## Source material
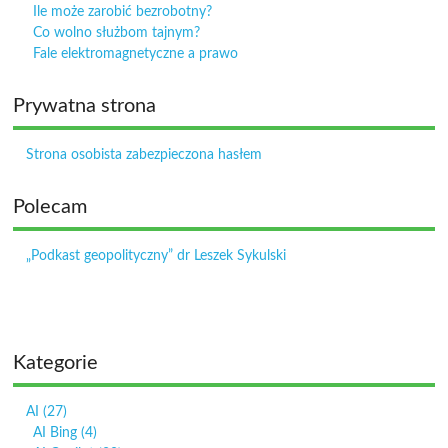
Ile może zarobić bezrobotny?
Co wolno służbom tajnym?
Fale elektromagnetyczne a prawo
Prywatna strona
Strona osobista zabezpieczona hasłem
Polecam
„Podkast geopolityczny” dr Leszek Sykulski
Kategorie
AI
(27)
AI Bing
(4)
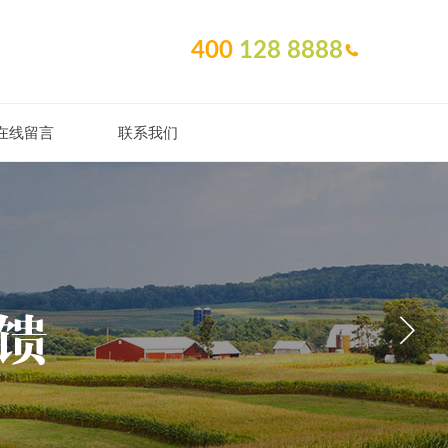
400
128 8888
在线留言
联系我们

## What to do
All records above must be output exactly as they stand, excluding pictures.

## Final answer
Ile może zarobić bezrobotny?
Co wolno służbom tajnym?
Fale elektromagnetyczne a prawo
Prywatna strona
Strona osobista zabezpieczona hasłem
Polecam
„Podkast geopolityczny” dr Leszek Sykulski
Kategorie
AI
(27)
AI Bing
(4)
400
128 8888
在线留言
联系我们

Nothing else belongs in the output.